Через пятнадцать минут она, забравшись с ногами, сидела в моем кресле, в моем халате, который был ей явно велик, и пила мой кофе. Я стоял у плиты и варил еще, зная на тот момент лишь то, что зовут ее Тина.
- Тина? - еще удивился я.
- Кристина, - пояснила она, улыбнувшись. - Но все зовут меня Тиной.
И мне тут же захотелось задушить этих всех.
Когда я вернулся в комнату с готовым кофе, она уже спала, свернувшись в кресле калачиком, как кошка, ровно и тихо дыша. Я перенес ее на диван, поразившись легкости ее тела, и накрыл пледом. Кофе остывал в моей чашке, а я сидел и смотрел на маленькую фигурку, спящую в моей кровати.

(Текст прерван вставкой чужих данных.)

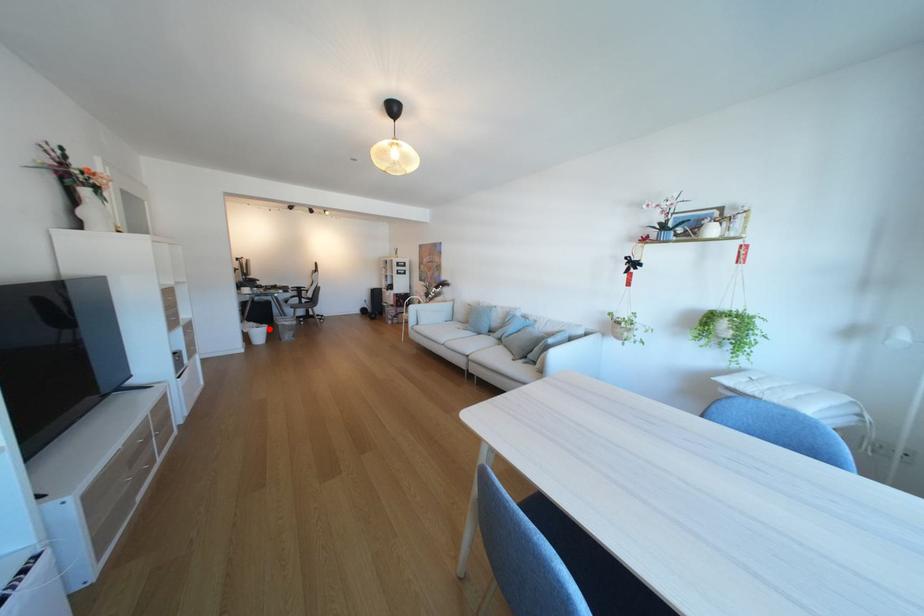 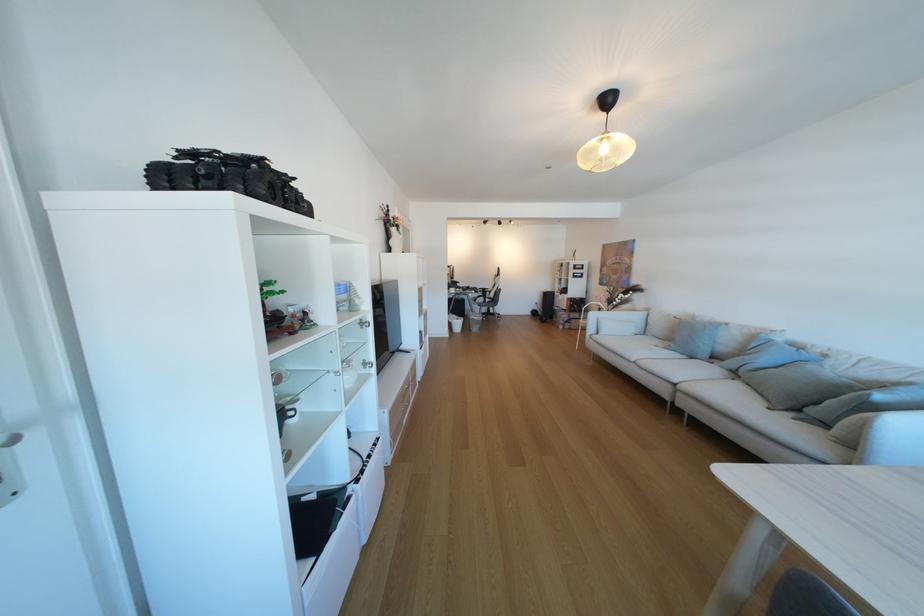 Find the pixel in the second image that matches the highlighted location in the first image.

(468, 321) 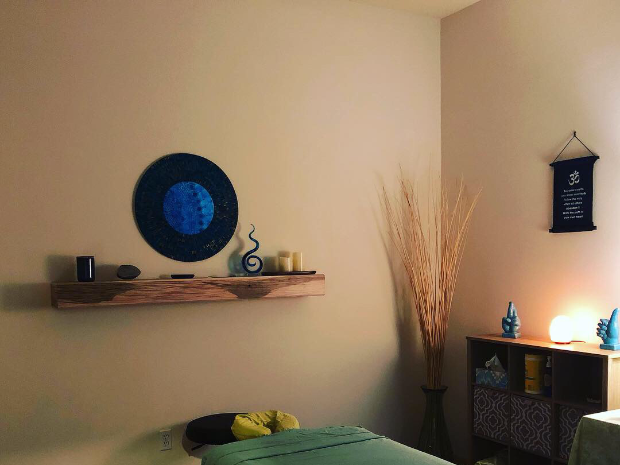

Она проснулась рано, открыла глаза, повернула голову и улыбнулась мне:
- Ты так и не ложился?
- Я подремал в кресле.
- Извини, я так устала, что даже не заметила, как успела заснуть.
- Ничего, - сказал я. - Кофе будешь?
- Я помогу, - снова улыбнулась она и откинула плед.
Она жарила на кухне яичницу, безошибочно угадывая, где находится все необходимое, а меня не покидало чувство, что все это было когда-то уже, неизвестно где и когда; где-то там, где мы знали друг друга гораздо лучше, чем сейчас.
- Ты надолго к нам в город? - осторожно спросил я, стараясь спрятать свой отчаянный интерес.
- Не знаю, - серьезно ответила она. - Я мешаю?